BEIJING: A decision by China’s central bank (CB) to rein in reserve funds held by payment firms could cost the industry upwards of $689 million a year, spur consolidation and alter the way Asia’s biggest tech firms move money.
Mobile payments using in-app QR or bar-codes have become ubiquitous for everything from taxis to grocery shopping and bike rental in China in recent years, with customers making 19 trillion yuan ($2.9 trillion) in transactions in 2016, according to iResearch.
The rapid uptake has spurred fears that mobile payment firms, without oversight, could misuse funds held while transactions between users and merchants clear.
Regulations unveiled by the People’s Bank of China (PBOC) on Saturday require firms to allocate 42 to 50 per cent of their total client funds in regulated interest-free reserve accounts by April, up from a current rate of 12 to 20 per cent.
The move will hit services backed by Tencent Group Holdings Ltd and Alibaba Group Holding Ltd affiliate Ant Financial, which together make up over 93 per cent of China’s online payments market, according to research firm Analysys International.
It’s part of a two-year government crackdown on financial risks in the country’s fast growing and loosely regulated online finance sector, aimed at limiting the activities of third-party payment services, online asset managers, micro lenders and others.
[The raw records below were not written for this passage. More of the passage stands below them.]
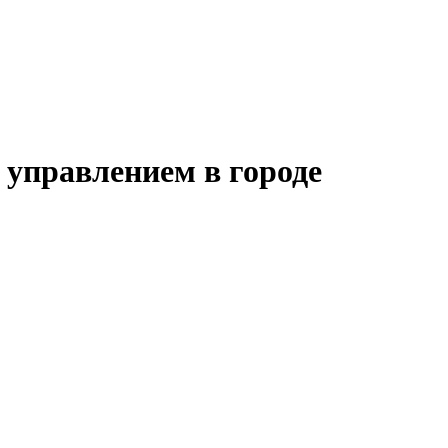
управлением в городе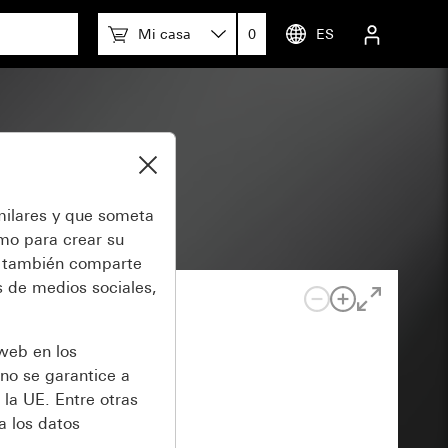
Mi casa
0
ES
milares y que someta
omo para crear su
también comparte
 de medios sociales,
 web en los
no se garantice a
 la UE. Entre otras
a los datos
The central bank has said it will eventually raise the ratio to 100 per cent but hasn’t given a timeline.
The moves will impact a major source of profit for online payment firms, particularly those that relied on the interest income for fast growth during the early boom years.
“From an industry perspective, these changes will alter the economics underlying certain revenue streams,” said James Lloyd, Asia-Pacific Fintech lead at EY.
“Clearly the PBOC is increasingly considering the potential financial stability risks associated with large-scale mass-market non-traditional players.”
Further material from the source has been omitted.